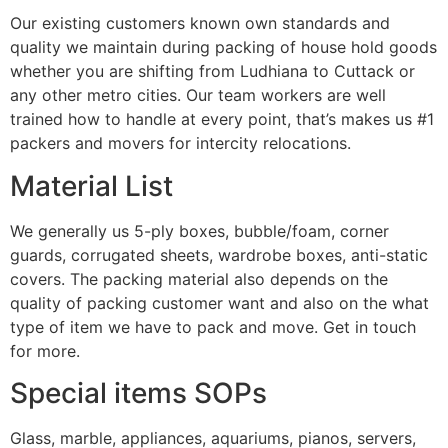
Our existing customers known own standards and
quality we maintain during packing of house hold goods
whether you are shifting from Ludhiana to Cuttack or
any other metro cities. Our team workers are well
trained how to handle at every point, that’s makes us #1
packers and movers for intercity relocations.
Material List
We generally us 5-ply boxes, bubble/foam, corner
guards, corrugated sheets, wardrobe boxes, anti-static
covers. The packing material also depends on the
quality of packing customer want and also on the what
type of item we have to pack and move. Get in touch
for more.
Special items SOPs
Glass, marble, appliances, aquariums, pianos, servers,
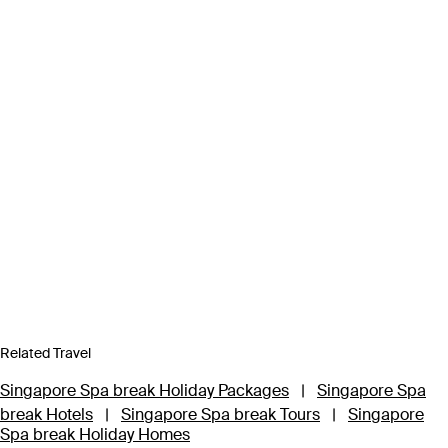
Related Travel
Singapore Spa break Holiday Packages
|
Singapore Spa
break Hotels
|
Singapore Spa break Tours
|
Singapore
Spa break Holiday Homes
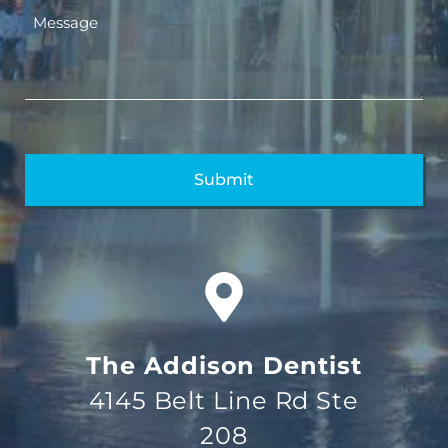
The Addison Dentist
4145 Belt Line Rd Ste
208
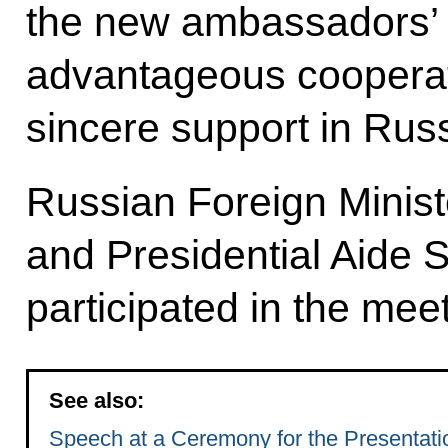
the new ambassadors’ e
advantageous cooperat
sincere support in Russ
Russian Foreign Minist
and Presidential Aide 
participated in the meet
See also:
Speech at a Ceremony for the Presentatio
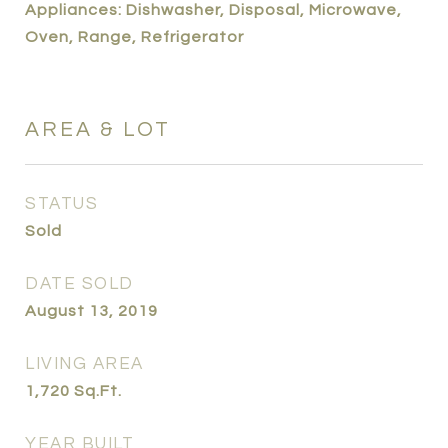
Appliances: Dishwasher, Disposal, Microwave,
Oven, Range, Refrigerator
AREA & LOT
STATUS
Sold
DATE SOLD
August 13, 2019
LIVING AREA
1,720
Sq.Ft.
YEAR BUILT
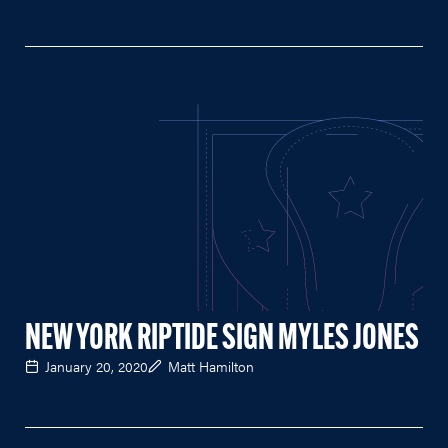
NEW YORK RIPTIDE SIGN MYLES JONES
January 20, 2020
Matt Hamilton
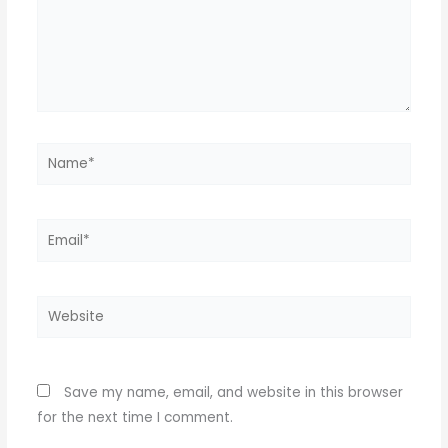
Name*
Email*
Website
Save my name, email, and website in this browser
for the next time I comment.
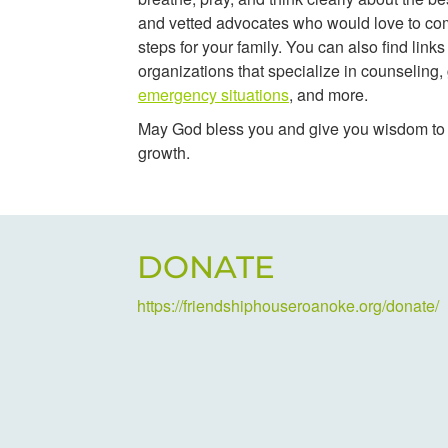
and vetted advocates who would love to co
steps for your family. You can also find links
organizations that specialize in counseling, 
emergency situations
, and more.
May God bless you and give you wisdom to s
growth.
DONATE
https://friendshiphouseroanoke.org/donate/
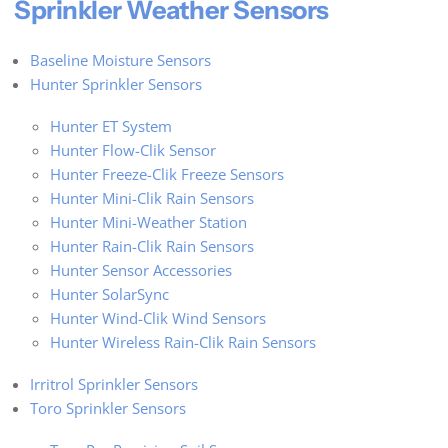
Sprinkler Weather Sensors
Baseline Moisture Sensors
Hunter Sprinkler Sensors
Hunter ET System
Hunter Flow-Clik Sensor
Hunter Freeze-Clik Freeze Sensors
Hunter Mini-Clik Rain Sensors
Hunter Mini-Weather Station
Hunter Rain-Clik Rain Sensors
Hunter Sensor Accessories
Hunter SolarSync
Hunter Wind-Clik Wind Sensors
Hunter Wireless Rain-Clik Rain Sensors
Irritrol Sprinkler Sensors
Toro Sprinkler Sensors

_DESCRIPTION OF THE TASK:_ Copy exactly what appears in the entries, beginning with the first line and ending with the line that has "Hunter SolarSync", but not the pictures.

_EXERCISE SOLUTION:_
Our existing customers known own standards and
quality we maintain during packing of house hold goods
whether you are shifting from Ludhiana to Cuttack or
any other metro cities. Our team workers are well
trained how to handle at every point, that’s makes us #1
packers and movers for intercity relocations.
Material List
We generally us 5-ply boxes, bubble/foam, corner
guards, corrugated sheets, wardrobe boxes, anti-static
covers. The packing material also depends on the
quality of packing customer want and also on the what
type of item we have to pack and move. Get in touch
for more.
Special items SOPs
Glass, marble, appliances, aquariums, pianos, servers,
Related Travel
Singapore Spa break Holiday Packages
|
Singapore Spa
break Hotels
|
Singapore Spa break Tours
|
Singapore
Spa break Holiday Homes
The Addison Dentist
4145 Belt Line Rd Ste
208
the new ambassadors’ e
advantageous cooperat
sincere support in Russ
Russian Foreign Minist
and Presidential Aide 
participated in the meet
See also:
Speech at a Ceremony for the Presentatio
Appliances: Dishwasher, Disposal, Microwave,
Oven, Range, Refrigerator
AREA & LOT
STATUS
Sold
DATE SOLD
August 13, 2019
LIVING AREA
1,720
Sq.Ft.
YEAR BUILT
NEW YORK RIPTIDE SIGN MYLES JONES
January 20, 2020
Matt Hamilton
Name*
Email*
Website
Save my name, email, and website in this browser
for the next time I comment.
and vetted advocates who would love to co
steps for your family. You can also find links
organizations that specialize in counseling, 
emergency situations
, and more.
May God bless you and give you wisdom to s
growth.
DONATE
https://friendshiphouseroanoke.org/donate/
Sprinkler Weather Sensors
Baseline Moisture Sensors
Hunter Sprinkler Sensors
Hunter ET System
Hunter Flow-Clik Sensor
Hunter Freeze-Clik Freeze Sensors
Hunter Mini-Clik Rain Sensors
Hunter Mini-Weather Station
Hunter Rain-Clik Rain Sensors
Hunter Sensor Accessories
Hunter SolarSync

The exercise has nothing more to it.